A kitsune is a fox from Japanese folktale tradition. It can be a shapeshifter. It often has many tails. The kitsune can be a trickster. After finishing Fog Island Mountain, I’ve spent a lot of time reading about the kitsune folktales and it makes me want to go through and read this novella again with new eyes, keeping watch for elements of the kitsune tradition.
This novel is about grief, about tragedy, about storms literal and figurative, and how we weather them. When South African expat Alec learns he has cancer, he waits for his wife Kanae to meet him at the hospital. She does not come. Instead she races away from Komachi, their small Japanese town, and tries to escape the dread and fear of her husband’s death by pretending he is already dead, that she is already living as a widow. She is wrecked by the thought of being left by him and so she leaves him. Meanwhile, a typhoon is coming, threatening with destructive winds and torrential rains. The story of Kanae, Alec, and Komachi is told by Azami, the oldest inhabitant of Komachi and the daughter of a famous poet and storyteller.

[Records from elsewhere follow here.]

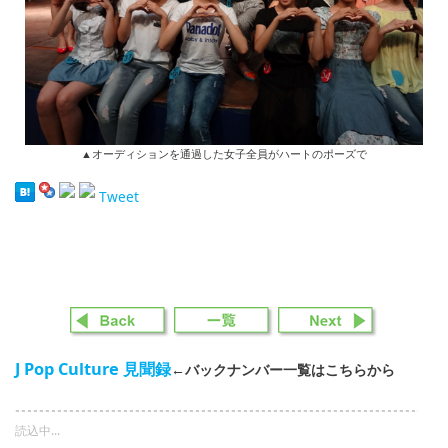
▲オーディションを通過した女子全員がハートのポーズで
Tweet
J Pop Culture 見聞録
←バックナンバー一覧はこちらから
読込中...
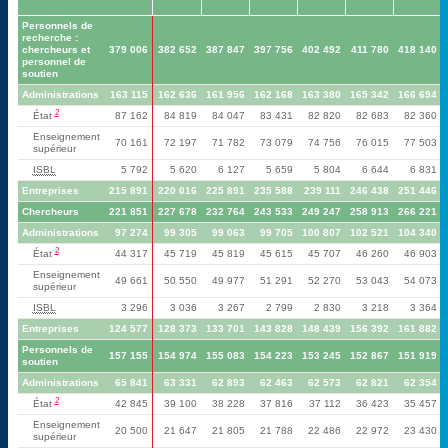
Personnels de
recherche :
chercheurs et
379 006
382 652
387 847
397 756
402 492
411 780
418 140
personnel de
soutien
Administrations
163 115
162 636
161 956
162 168
163 380
165 342
166 694
2
État
87 162
84 819
84 047
83 431
82 820
82 683
82 360
Enseignement
70 161
72 197
71 782
73 079
74 756
76 015
77 503
supérieur
ISBL
5 792
5 620
6 127
5 659
5 804
6 644
6 831
Entreprises
215 891
220 016
225 891
235 588
239 111
246 438
251 446
Chercheurs
221 851
227 678
232 764
243 533
249 247
258 913
266 221
Administrations
97 274
99 305
99 063
99 705
100 807
102 521
104 340
2
État
44 317
45 719
45 819
45 615
45 707
46 260
46 903
Enseignement
49 661
50 550
49 977
51 291
52 270
53 043
54 073
supérieur
ISBL
3 296
3 036
3 267
2 799
2 830
3 218
3 364
Entreprises
124 577
128 373
133 701
143 828
148 439
156 392
161 882
Personnels de
157 155
154 974
155 083
154 223
153 245
152 867
151 919
soutien
Administrations
65 841
63 331
62 893
62 463
62 573
62 821
62 354
2
État
42 845
39 100
38 228
37 816
37 112
36 423
35 457
Enseignement
20 500
21 647
21 805
21 788
22 486
22 972
23 430
supérieur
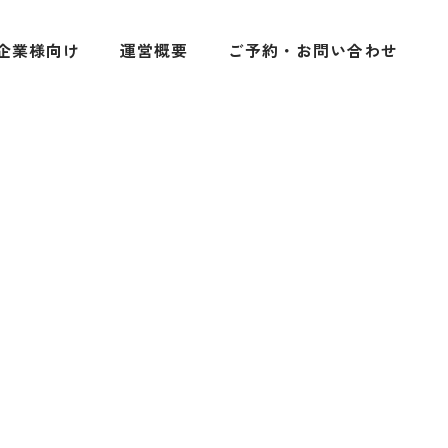
企業様向け
運営概要
ご予約・お問い合わせ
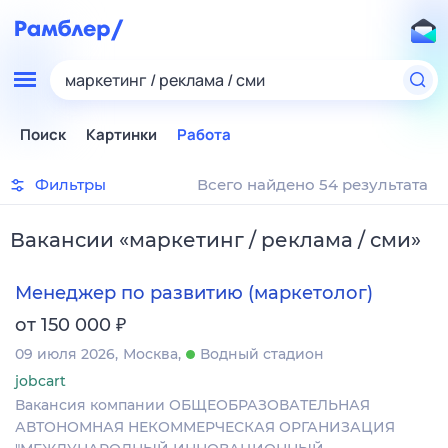
маркетинг / реклама / сми
Поиск
Картинки
Работа
Фильтры
Всего найдено 54 результата
Вакансии
«
маркетинг / реклама / сми
»
Менеджер по развитию (маркетолог)
₽
от 150 000
09 июля 2026
Москва
Водный стадион
jobcart
Вакансия компании ОБЩЕОБРАЗОВАТЕЛЬНАЯ
АВТОНОМНАЯ НЕКОММЕРЧЕСКАЯ ОРГАНИЗАЦИЯ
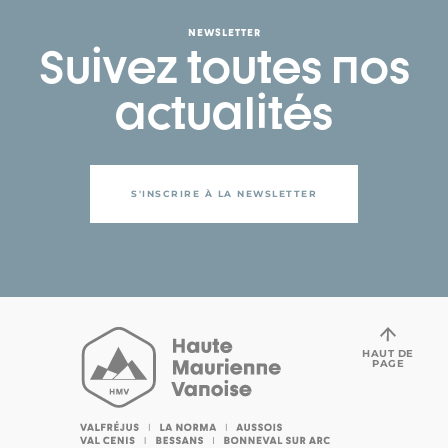
NEWSLETTER
Suivez toutes nos
actualités
S'INSCRIRE À LA NEWSLETTER
HAUT DE
PAGE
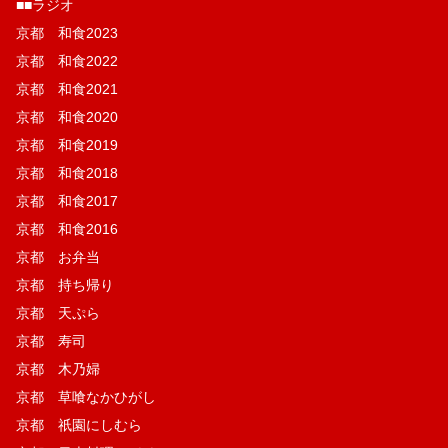
■■ラジオ
京都 和食2023
京都 和食2022
京都 和食2021
京都 和食2020
京都 和食2019
京都 和食2018
京都 和食2017
京都 和食2016
京都 お弁当
京都 持ち帰り
京都 天ぷら
京都 寿司
京都 木乃婦
京都 草喰なかひがし
京都 祇園にしむら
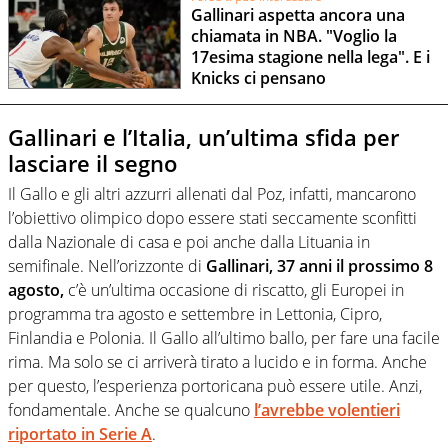
Gallinari aspetta ancora una
chiamata in NBA. "Voglio la
17esima stagione nella lega". E i
Knicks ci pensano
Gallinari e l’Italia, un’ultima sfida per
lasciare il segno
Il Gallo e gli altri azzurri allenati dal Poz, infatti, mancarono
l’obiettivo olimpico dopo essere stati seccamente sconfitti
dalla Nazionale di casa e poi anche dalla Lituania in
semifinale. Nell’orizzonte di
Gallinari, 37 anni il prossimo 8
agosto,
c’è un’ultima occasione di riscatto, gli Europei in
programma tra agosto e settembre in Lettonia, Cipro,
Finlandia e Polonia. Il Gallo all’ultimo ballo, per fare una facile
rima. Ma solo se ci arriverà tirato a lucido e in forma. Anche
per questo, l’esperienza portoricana può essere utile. Anzi,
fondamentale. Anche se qualcuno
l’avrebbe volentieri
riportato in Serie A
.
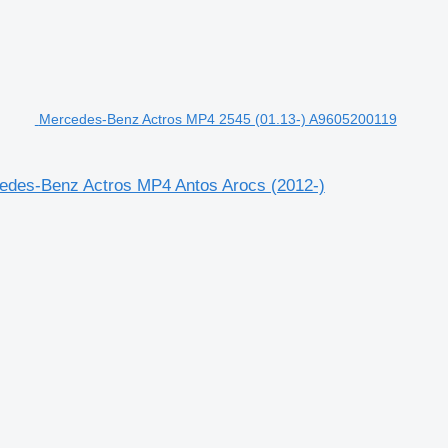
Mercedes-Benz Actros MP4 2545 (01.13-) A9605200119
cedes-Benz Actros MP4 Antos Arocs (2012-)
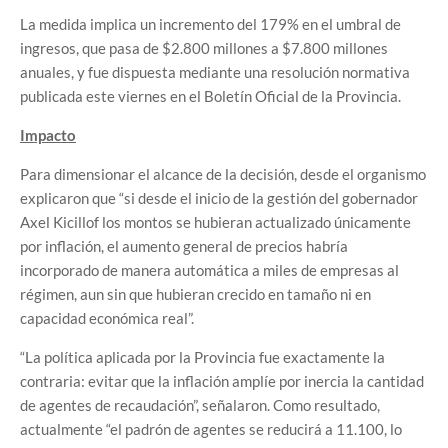
La medida implica un incremento del 179% en el umbral de
ingresos, que pasa de $2.800 millones a $7.800 millones
anuales, y fue dispuesta mediante una resolución normativa
publicada este viernes en el Boletín Oficial de la Provincia.
Impacto
Para dimensionar el alcance de la decisión, desde el organismo
explicaron que “si desde el inicio de la gestión del gobernador
Axel Kicillof los montos se hubieran actualizado únicamente
por inflación, el aumento general de precios habría
incorporado de manera automática a miles de empresas al
régimen, aun sin que hubieran crecido en tamaño ni en
capacidad económica real”.
“La política aplicada por la Provincia fue exactamente la
contraria: evitar que la inflación amplíe por inercia la cantidad
de agentes de recaudación”, señalaron. Como resultado,
actualmente “el padrón de agentes se reducirá a 11.100, lo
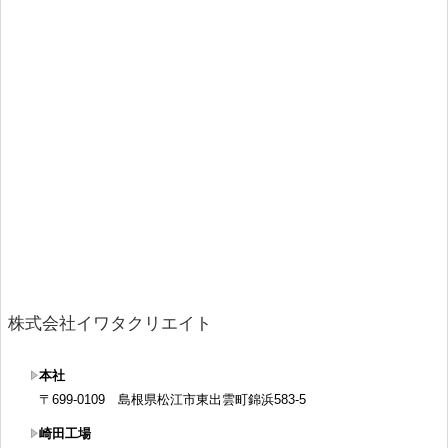
株式会社イワタクリエイト
本社
〒699-0109 島根県松江市東出雲町錦浜583-5
崎田工場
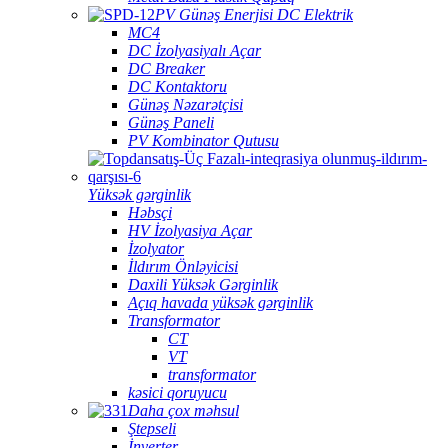
PV Günəş Enerjisi DC Elektrik
MC4
DC İzolyasiyalı Açar
DC Breaker
DC Kontaktoru
Günəş Nəzarətçisi
Günəş Paneli
PV Kombinator Qutusu
Yüksək gərginlik
Həbsçi
HV İzolyasiya Açar
İzolyator
İldırım Önləyicisi
Daxili Yüksək Gərginlik
Açıq havada yüksək gərginlik
Transformator
CT
VT
transformator
kəsici qoruyucu
Daha çox məhsul
Ştepseli
İnverter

Fog Island Mountains is a slim book, a novella, that tells a complex story of grief and loss and love. It’s lovely and told in a style reminiscent of folklore while still painting the characters in stark relief. We don’t have very many pages to get to know and understand Kanae and Alec and their children. We don’t necessarily know all of their motivations or every step that brought them to these decisions, but you trust that they are genuine. Even minor characters are elegantly written.
The actual plot of this novel only covers a few days, which is one of my favorite devices in fiction, and Fog Island Mountains was no exception. This story, though, is about more than just the few days, it’s about a lifetime of love between Kanae and Alec, it’s about childhood and adulthood, it’s about a town, and it’s about stories.
Fog Island Mountains was awarded the Christopher Doheny Award for fiction, which is an award “which recognizes excellence in fiction or nonfiction on the topic of serious illness by a writer who has personally dealt or is dealing with life-threatening illness.” Fog Island Mountains is about the choices we make when we are faced with illness, with life and death, with grief, even the anticipation of grief. The person that comes out when we are faced with the inevitable but impossible to imagine is not always a person we are proud of. Fog Island Mountains is compassionate and forgiving when it comes to these moments.
Fog Island Mountains is such a fast read, but filled with small moments I’m sure I missed, especially after reading more about the kitsune tradition that inspired the novel. It’s a novel I plan on revisiting.